First, Peskov denied the Trump allegations. “This information does not correspond to reality and is no more than fiction,” he said. Then he insisted that the Kremlin “does not engage in collecting compromising material.” Political motives were behind the release—to halt an improvement in the U.S.-Russian relationship, which was currently “degraded,” Peskov said. Adopting Trump’s own phrase, Peskov called the dossier “a complete fake.” It wasn’t “worth the paper it was written on.”
Anyone familiar with Russian espionage could only crack a wry smile at Peskov’s solemn denials. True, nobody outside the FSB could know if the spy agency did indeed have a Trump video. But there was a rich history of the FSB, and its KGB predecessor, collecting compromising material. And on many occasions filming targets when they engaged in sexual activity, even if this was with a wife or husband.
As I myself knew.
During my time in Russia as a correspondent, the FSB broke into our family apartment as part of a low-level campaign of harassment. Typically, as with the KGB in Steele’s day, they left demonstrative clues. The British embassy in Moscow gave us advice. It said U.S. and UK diplomats, plus their Russian embassy support staff, suffered from similar “house intrusions.” These psychological games dated from KGB times. Probably they featured in Putin’s training manual from the 1970s when he went to spy school. Our apartment was now bugged, British diplomats said.
Returning from a holiday in Berlin, I discovered the FSB had visited us again. During this, their latest break-in, they had left a book by the side of the marital bed. It was in Russian. Its title: “Love, freedom, aloneness.”
It was a sex and relationships manual.
Putin’s guys had helpfully inserted a bookmark on page 110. I turned the pages curiously. The page offered guidance on orgasms. This was a surreal moment: dark, awful, and ridiculous. The FSB’s present was—contemplated after a couple of glasses of vodka—almost hilarious. Was there a technical problem? Or a frequency issue with our lovemaking?
Either way, the FSB’s message was clear: we are watching you.
Putin was well aware of what his spy service did in the bedroom. Especially when it came to filming targets in the company of what the Russian press calls “girls of easy behavior.”
Back in 1999, Russia’s prosecutor general, Yuri Skuratov, fell out with Boris Yeltsin. Skuratov’s corruption investigations were going down badly with influential people inside the Kremlin, including the oligarch Boris Berezovsky. (At this point Berezovsky was at the zenith of his powers, a fixer and backroom player who was deputy head of Yeltsin’s security council.) A government-controlled TV channel released a video of Skuratov in bed with two prostitutes. The video isn’t flattering: it shows a flabby, middle-aged man reclining on a sofa with two blondes. The time stamp shows that it’s 2:04 a.m.
The episode ended Skuratov’s career. He resigned on health grounds soon afterward. One senior official played a prominent role in the prosecutor’s demise and national humiliation. The official—then head of the FSB—testified that he believed the video to be genuine. This was Putin. Putin came up with a memorable quote that stuck with the Russian public.

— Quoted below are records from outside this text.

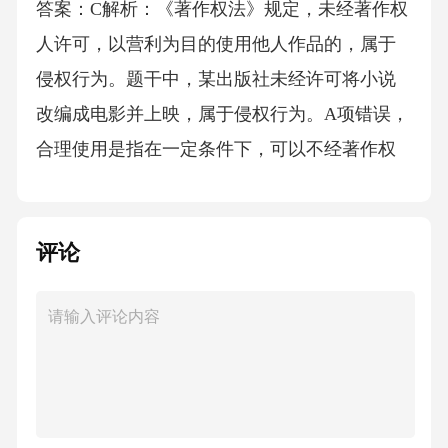
答案：C解析：《著作权法》规定，未经著作权
人许可，以营利为目的使用他人作品的，属于
侵权行为。题干中，某出版社未经许可将小说
改编成电影并上映，属于侵权行为。A项错误，
合理使用是指在一定条件下，可以不经著作权
人许可使用他人作品的行为。B项错误，法定许
可是指法律规定的可以不经著作权人许可使用
评论
他人作品的行为。D项错误，授权使用是指经著
作权人许可使用他人作品的行为。故选C。7．
某博物馆收藏了一件珍贵文物，但在展览过程
中因保管不善导致文物损坏。根据《文物保护
法》相关规定，该博物馆应当承担的法律责任
是()。A、行政责任B、刑事责任C、民事责任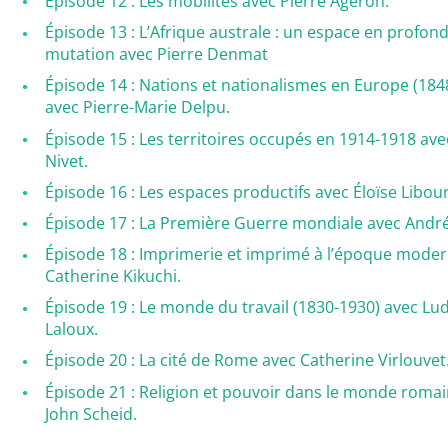
Épisode 12 : Les mobilités avec Pierre Ageron.
Épisode 13 : L’Afrique australe : un espace en profon
mutation avec Pierre Denmat
Épisode 14 : Nations et nationalismes en Europe (184
avec Pierre-Marie Delpu.
Épisode 15 : Les territoires occupés en 1914-1918 ave
Nivet.
Épisode 16 : Les espaces productifs avec Éloïse Libour
Épisode 17 : La Première Guerre mondiale avec André
Épisode 18 : Imprimerie et imprimé à l’époque mode
Catherine Kikuchi.
Épisode 19 : Le monde du travail (1830-1930) avec Lu
Laloux.
Épisode 20 : La cité de Rome avec Catherine Virlouvet
Épisode 21 : Religion et pouvoir dans le monde romai
John Scheid.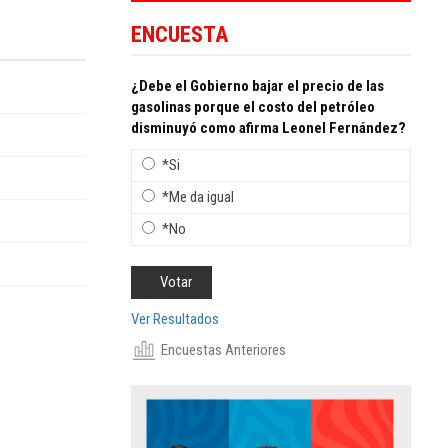
ENCUESTA
¿Debe el Gobierno bajar el precio de las
gasolinas porque el costo del petróleo
disminuyó como afirma Leonel Fernández?
*Si
*Me da igual
*No
Ver Resultados
Encuestas Anteriores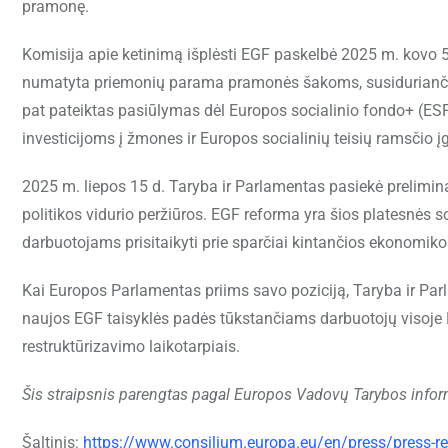
pramonę.
Komisija apie ketinimą išplėsti EGF paskelbė 2025 m. kovo 
numatyta priemonių parama pramonės šakoms, susiduriančiom
pat pateiktas pasiūlymas dėl Europos socialinio fondo+ (ESF
investicijoms į žmones ir Europos socialinių teisių ramsčio 
2025 m. liepos 15 d. Taryba ir Parlamentas pasiekė prelimina
politikos vidurio peržiūros. EGF reforma yra šios platesnės so
darbuotojams prisitaikyti prie sparčiai kintančios ekonomiko
Kai Europos Parlamentas priims savo poziciją, Taryba ir Par
naujos EGF taisyklės padės tūkstančiams darbuotojų visoje ES 
restruktūrizavimo laikotarpiais.
Šis straipsnis parengtas pagal Europos Vadovų Tarybos infor
Šaltinis:
https://www.consilium.europa.eu/en/press/press-r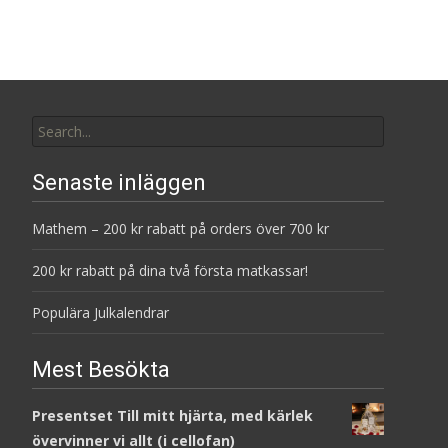
Search
for:
Senaste inläggen
Mathem – 200 kr rabatt på orders över 700 kr
200 kr rabatt på dina två första matkassar!
Populära Julkalendrar
Mest Besökta
Presentset Till mitt hjärta, med kärlek
övervinner vi allt (i cellofan)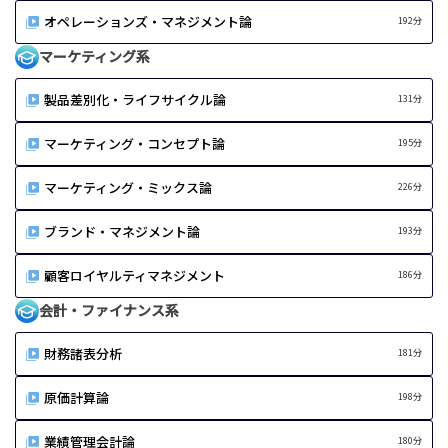
オペレーションズ・マネジメント論
192分
マーケティング系
製品差別化・ライフサイクル論
131分
マーケティング・コンセプト論
195分
マーケティング・ミックス論
226分
ブランド・マネジメント論
193分
顧客ロイヤルティマネジメント
186分
会計・ファイナンス系
財務諸表分析
181分
原価計算論
198分
業績管理会計論
180分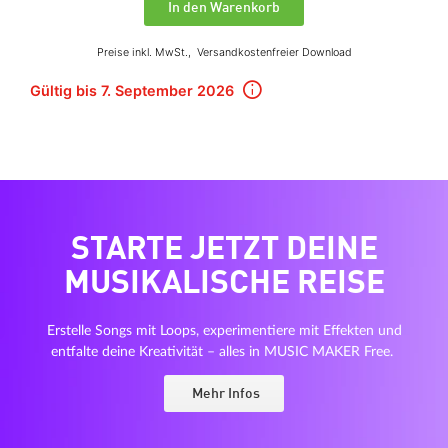
In den Warenkorb
Preise inkl. MwSt.,
Versandkostenfreier Download
Gültig bis 7. September 2026
STARTE JETZT DEINE
MUSIKALISCHE REISE
Erstelle Songs mit Loops, experimentiere mit Effekten und
entfalte deine Kreativität – alles in MUSIC MAKER Free.
Mehr Infos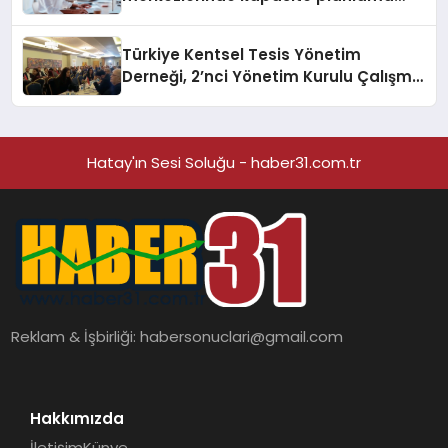
verimliliğini 4 kat artırıyor
Türkiye Kentsel Tesis Yönetim
Derneği, 2’nci Yönetim Kurulu Çalışma
Kampı düzenlendi
Hatay'ın Sesi Soluğu - haber31.com.tr
Reklam & İşbirliği:
habersonuclari@gmail.com
Hakkımızda
İletişim
Künye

The figure in the film was “a person similar [in appearance] to the Prosecutor General,” Putin said dryly.
Once Putin became president, the FSB continued to film targets in their intimate moments. Covert surveillance was so widespread that UK diplomats arriving to take up a posting in Moscow were briefed about the dangers of honey traps.
In the past even illustrious officials had succumbed to them. In 1968 Britain’s ambassador to the Soviet Union, Sir Geoffrey Harrison, had an affair with a maid working at the embassy. The maid, Galya Ivanova, was a KGB employee, as Sir Geoffrey might have known. The KGB sent him the photos; Harrison told London and was immediately recalled. “I let my defenses drop,” the ambassador admitted.
The attractive young women used to entice Western diplomats had a name—“swallows.” In Soviet times the KGB’s Second Chief Directorate sent them.
In 2009 James Hudson—the UK’s deputy consul in Yekaterinburg, the principal city in the Urals—was filmed in a local massage parlor. Like Skuratov, Hudson cut a louche figure on the tape and was wearing a dressing gown. There is a kiss, champagne, explicit bedroom moments with two women. The FSB leaked the video to the tabloid newspaper Komsomolskaya Pravda, which published it under the playful headline “The Adventures of Mr. Hudson in Russia.” Hudson quietly quit Russia and the UK foreign office.
A month later the FSB caught another apparent victim, this time an American. The same news outlet released video that it said showed the U.S. diplomat Kyle Hatcher calling up a prostitute. The production values are distinctly amateurish. There is cheesy saxophone music. Hatcher allegedly asks Inna, Sonya, and Veronica in U.S.-accented Russian: “Will you be free in an hour?” Veronica replies: “In an hour and a half.”
The Russian paper claimed Hatcher was a CIA officer. His official job was to liaise with Russia’s religious communities, including Christians and Muslims, it said, justifying publication on the grounds that Hatcher was something of a hypocrite. The U.S. ambassador John Beyrle said the footage was fake. Beyrle filed a complaint with the Russian foreign ministry.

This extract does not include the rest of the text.